◆ Record extracts:

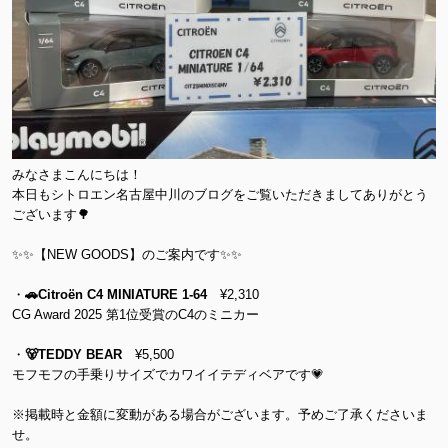
みなさまこんにちは！
本日もシトロエン名古屋中川のブログをご覧いただきましてありがとう
ございます🌳
✨✨【NEW GOODS】のご案内です✨✨
・
🚗Citroën C4 MINIATURE 1-64
¥2,310
CG Award 2025 第1位受賞のC4のミニカー
・
🐻TEDDY BEAR
¥5,500
モフモフの手乗りサイズでカワイイテディベアです💗
※掲載時と金額に変動がある場合がございます。予めご了承くださいま
せ。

◆ Instructions for the task: Print every entry exactly as written, without the pictures.

◆ Expected output:
みなさまこんにちは！
本日もシトロエン名古屋中川のブログをご覧いただきましてありがとう
ございます🌳
✨✨【NEW GOODS】のご案内です✨✨
・
🚗Citroën C4 MINIATURE 1-64
¥2,310
CG Award 2025 第1位受賞のC4のミニカー
・
🐻TEDDY BEAR
¥5,500
モフモフの手乗りサイズでカワイイテディベアです💗
※掲載時と金額に変動がある場合がございます。予めご了承くださいま
せ。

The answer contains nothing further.